Декорации, световая игра, движение камеры, ритм, внутрикадровые композиции служат, как в экспрессионистских лентах, средством интерпретации действительности. Город, пейзаж, внешне реальные, на деле «иероглифичны»: в них запечатлены подспудная тревога и напряженность эмоциональной жизни времени.

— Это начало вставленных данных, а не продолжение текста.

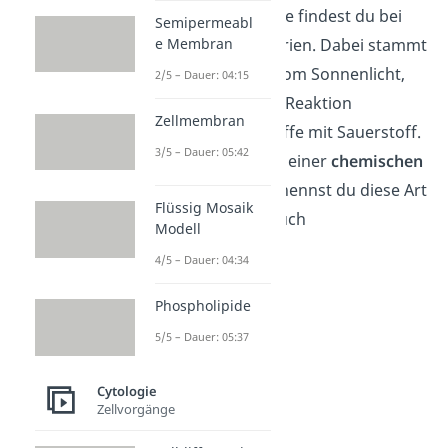
Die Chemosynthese findest du bei
Semipermeabl
bestimmten Bakterien. Dabei stammt
e Membran
die Energie nicht vom Sonnenlicht,
2/5 – Dauer: 04:15
sondern aus einer Reaktion
Zellmembran
anorganischer Stoffe mit Sauerstoff.
3/5 – Dauer: 05:42
Da die Energie aus einer
chemischen
Reaktion
kommt, nennst du diese Art
Flüssig Mosaik
der Assimilation auch
Modell
chemoautotroph.
4/5 – Dauer: 04:34
Phospholipide
5/5 – Dauer: 05:37
Cytologie
Zellvorgänge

С первых же кадров, когда на экране появляются залив, чуть различимая в тумане набережная, и у причала — белый океанский пароход, в зрительный зал передается настроение торжественной печали. Его усиливает музыка, суровая и ясная. Она звучит на титрах, как бы предваряя развязку еще не начавшейся трагедии. На протяжении картины режиссер не раз вернется к этой символической заставке.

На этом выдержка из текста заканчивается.